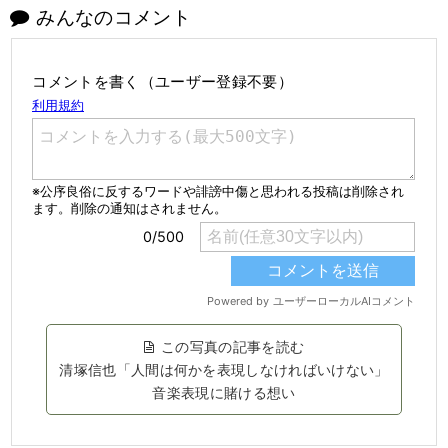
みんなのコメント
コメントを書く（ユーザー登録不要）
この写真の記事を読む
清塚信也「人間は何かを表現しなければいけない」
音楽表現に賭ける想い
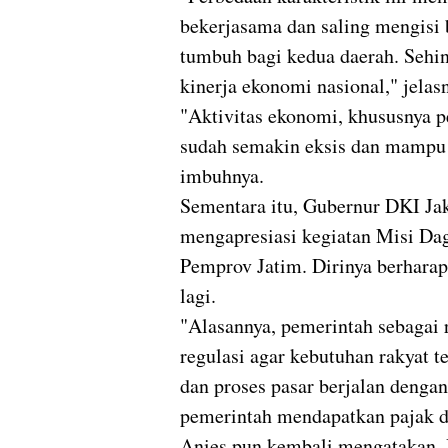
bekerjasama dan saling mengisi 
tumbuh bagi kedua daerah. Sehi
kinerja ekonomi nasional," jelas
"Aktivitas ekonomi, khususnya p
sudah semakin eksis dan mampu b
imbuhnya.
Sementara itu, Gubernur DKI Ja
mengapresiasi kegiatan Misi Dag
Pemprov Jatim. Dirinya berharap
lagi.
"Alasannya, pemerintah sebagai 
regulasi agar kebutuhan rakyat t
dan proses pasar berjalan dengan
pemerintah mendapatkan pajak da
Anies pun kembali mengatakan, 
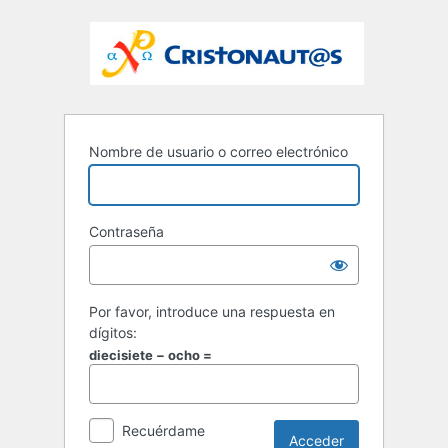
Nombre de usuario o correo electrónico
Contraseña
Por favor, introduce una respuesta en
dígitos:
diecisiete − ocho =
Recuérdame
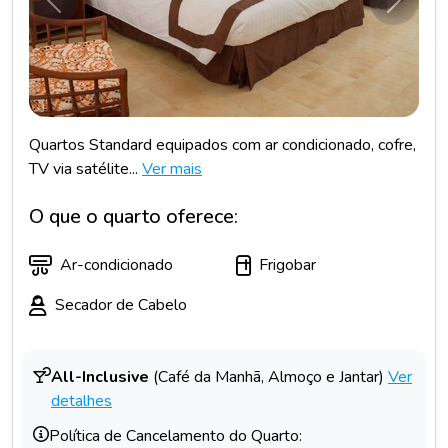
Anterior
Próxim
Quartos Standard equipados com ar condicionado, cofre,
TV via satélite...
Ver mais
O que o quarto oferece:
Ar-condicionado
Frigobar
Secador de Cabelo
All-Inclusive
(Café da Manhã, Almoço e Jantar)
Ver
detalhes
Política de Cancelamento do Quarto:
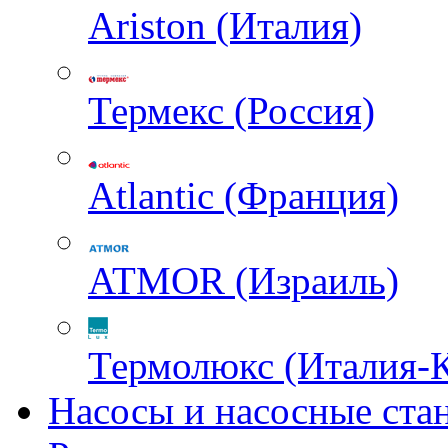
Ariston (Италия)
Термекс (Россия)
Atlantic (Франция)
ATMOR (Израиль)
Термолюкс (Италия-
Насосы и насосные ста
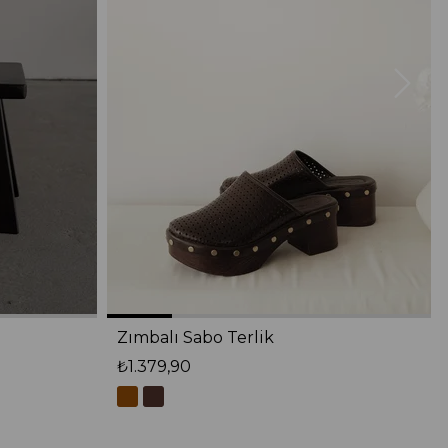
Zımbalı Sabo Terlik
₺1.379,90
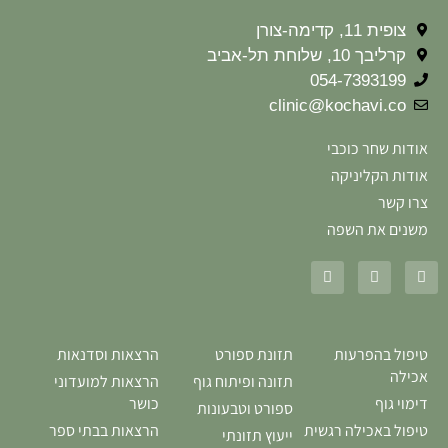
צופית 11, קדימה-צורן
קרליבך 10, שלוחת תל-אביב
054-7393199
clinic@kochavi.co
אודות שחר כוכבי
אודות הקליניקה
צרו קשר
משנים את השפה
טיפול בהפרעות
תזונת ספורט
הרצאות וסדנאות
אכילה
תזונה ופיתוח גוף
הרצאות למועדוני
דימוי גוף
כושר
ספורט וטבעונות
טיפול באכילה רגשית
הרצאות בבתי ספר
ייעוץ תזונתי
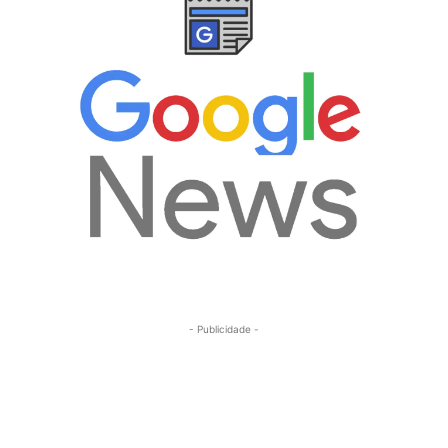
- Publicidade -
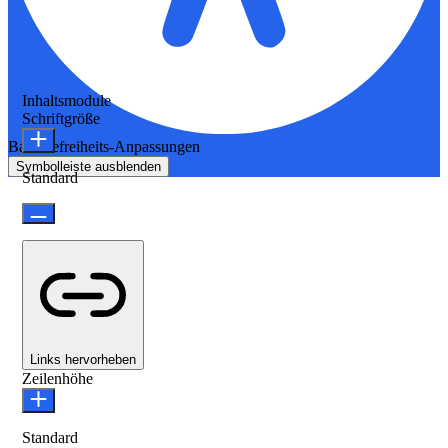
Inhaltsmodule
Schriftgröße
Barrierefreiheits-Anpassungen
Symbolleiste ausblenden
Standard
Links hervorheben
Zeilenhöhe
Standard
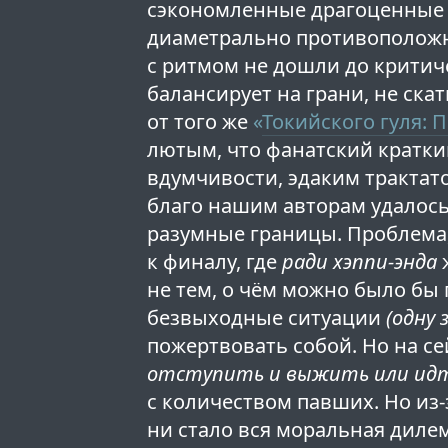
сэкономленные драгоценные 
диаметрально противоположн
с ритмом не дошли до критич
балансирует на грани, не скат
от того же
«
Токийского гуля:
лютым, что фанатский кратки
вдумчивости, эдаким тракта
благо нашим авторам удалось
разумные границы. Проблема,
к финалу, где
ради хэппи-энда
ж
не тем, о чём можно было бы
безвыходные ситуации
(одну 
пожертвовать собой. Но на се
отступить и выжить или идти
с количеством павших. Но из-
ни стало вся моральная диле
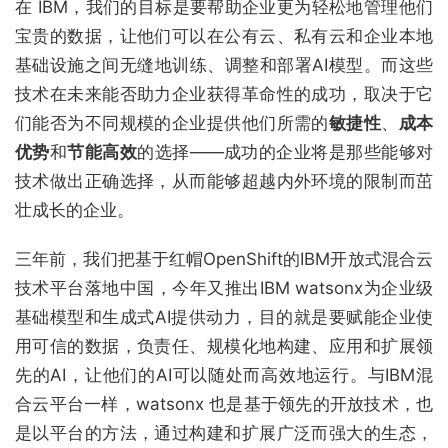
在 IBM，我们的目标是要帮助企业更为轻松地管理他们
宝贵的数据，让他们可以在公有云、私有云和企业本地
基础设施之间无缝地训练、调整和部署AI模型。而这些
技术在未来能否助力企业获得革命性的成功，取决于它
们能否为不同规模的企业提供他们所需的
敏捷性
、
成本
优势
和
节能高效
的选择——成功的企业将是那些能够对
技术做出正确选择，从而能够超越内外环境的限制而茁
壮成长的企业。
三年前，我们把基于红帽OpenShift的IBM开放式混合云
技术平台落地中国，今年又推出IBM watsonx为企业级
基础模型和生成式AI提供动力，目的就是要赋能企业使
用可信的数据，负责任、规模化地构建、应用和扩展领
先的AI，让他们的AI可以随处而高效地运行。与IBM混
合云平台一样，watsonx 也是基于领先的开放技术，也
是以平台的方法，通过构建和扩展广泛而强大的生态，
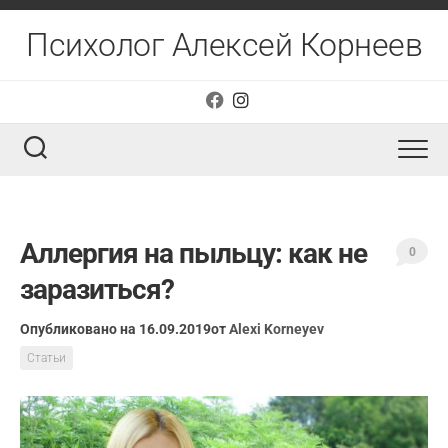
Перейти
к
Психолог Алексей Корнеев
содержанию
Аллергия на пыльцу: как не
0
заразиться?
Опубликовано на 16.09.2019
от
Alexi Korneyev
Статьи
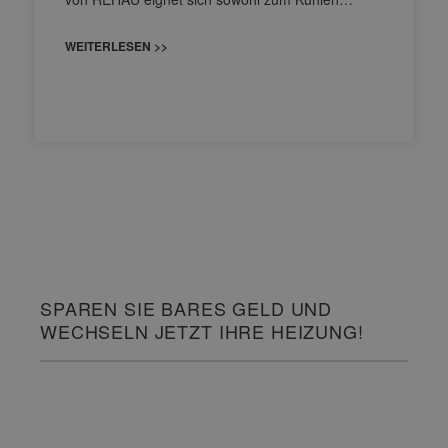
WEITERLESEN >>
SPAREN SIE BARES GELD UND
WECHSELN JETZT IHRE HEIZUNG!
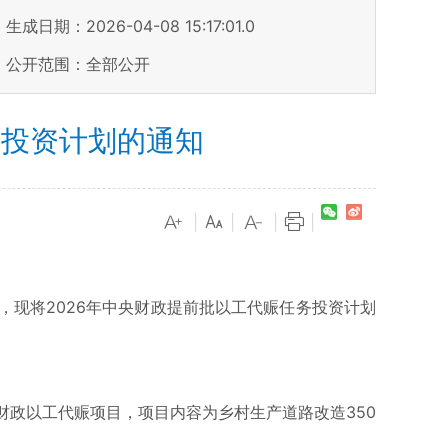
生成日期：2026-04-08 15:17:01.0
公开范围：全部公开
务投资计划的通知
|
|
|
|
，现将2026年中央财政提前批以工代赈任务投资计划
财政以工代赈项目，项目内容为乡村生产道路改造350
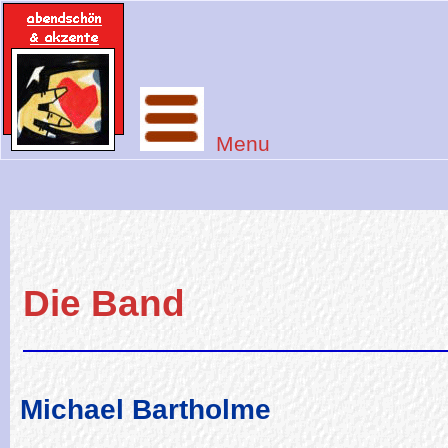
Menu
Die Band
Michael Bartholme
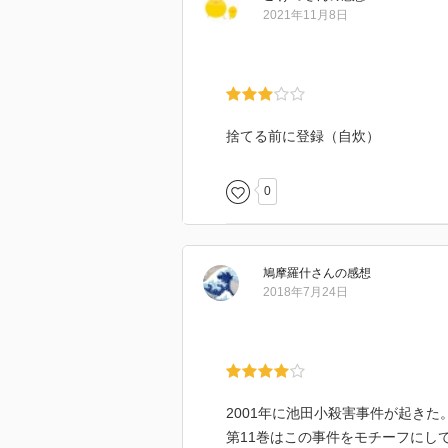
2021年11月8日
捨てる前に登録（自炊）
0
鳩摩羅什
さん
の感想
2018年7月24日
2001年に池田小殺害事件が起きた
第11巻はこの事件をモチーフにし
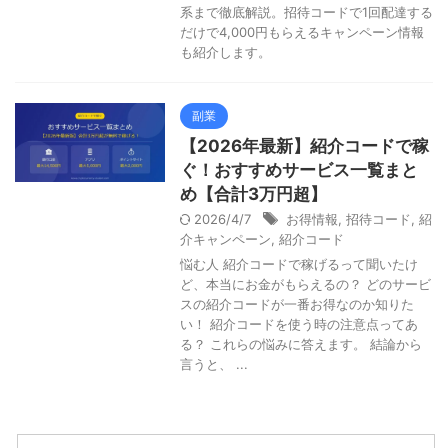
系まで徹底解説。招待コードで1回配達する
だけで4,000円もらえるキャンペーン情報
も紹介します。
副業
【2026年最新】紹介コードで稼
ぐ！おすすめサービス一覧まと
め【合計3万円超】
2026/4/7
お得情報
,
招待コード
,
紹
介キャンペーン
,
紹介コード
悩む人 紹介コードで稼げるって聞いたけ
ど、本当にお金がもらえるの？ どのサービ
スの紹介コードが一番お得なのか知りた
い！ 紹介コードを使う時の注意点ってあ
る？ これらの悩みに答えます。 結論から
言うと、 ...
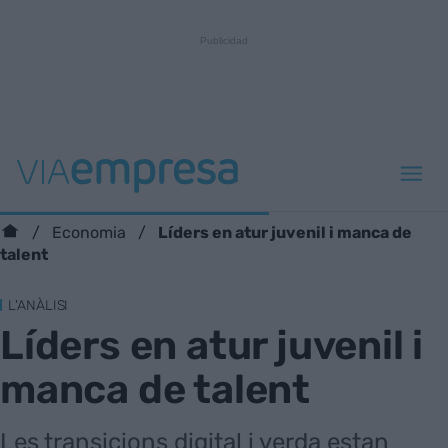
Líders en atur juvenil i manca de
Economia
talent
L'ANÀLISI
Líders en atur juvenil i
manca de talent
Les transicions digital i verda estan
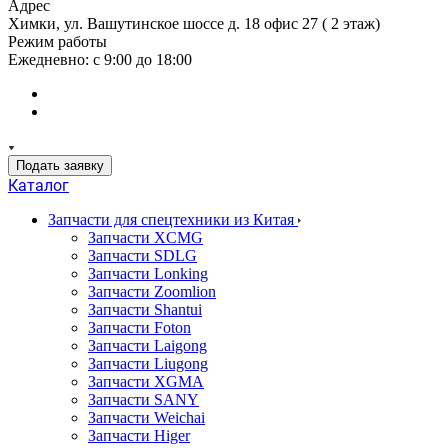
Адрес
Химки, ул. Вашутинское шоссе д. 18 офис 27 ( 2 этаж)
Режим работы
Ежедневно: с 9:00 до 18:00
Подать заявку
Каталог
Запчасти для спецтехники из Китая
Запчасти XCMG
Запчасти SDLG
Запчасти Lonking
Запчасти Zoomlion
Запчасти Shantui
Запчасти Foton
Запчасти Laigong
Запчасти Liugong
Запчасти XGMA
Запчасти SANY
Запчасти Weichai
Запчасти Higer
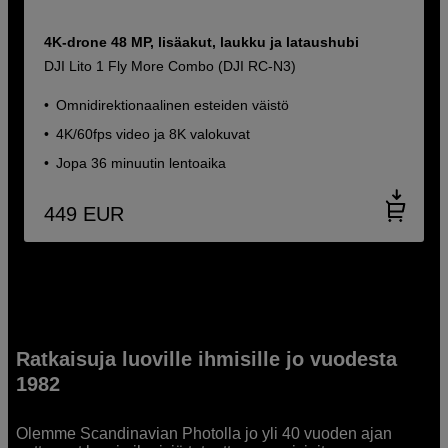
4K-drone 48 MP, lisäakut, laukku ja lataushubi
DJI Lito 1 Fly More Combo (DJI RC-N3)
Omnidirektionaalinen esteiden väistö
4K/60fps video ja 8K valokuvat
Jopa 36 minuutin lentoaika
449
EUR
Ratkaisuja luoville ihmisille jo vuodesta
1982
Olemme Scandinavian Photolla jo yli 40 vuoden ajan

##########

* Assignment
Nothing but the lines from the one holding "4K-drone 48 MP, lisäakut, laukku" through the end of the listing above should appear, each exactly as given.

* Answer area
4K-drone 48 MP, lisäakut, laukku ja lataushubi
DJI Lito 1 Fly More Combo (DJI RC-N3)
Omnidirektionaalinen esteiden väistö
4K/60fps video ja 8K valokuvat
Jopa 36 minuutin lentoaika
449
EUR
Ratkaisuja luoville ihmisille jo vuodesta
1982
Olemme Scandinavian Photolla jo yli 40 vuoden ajan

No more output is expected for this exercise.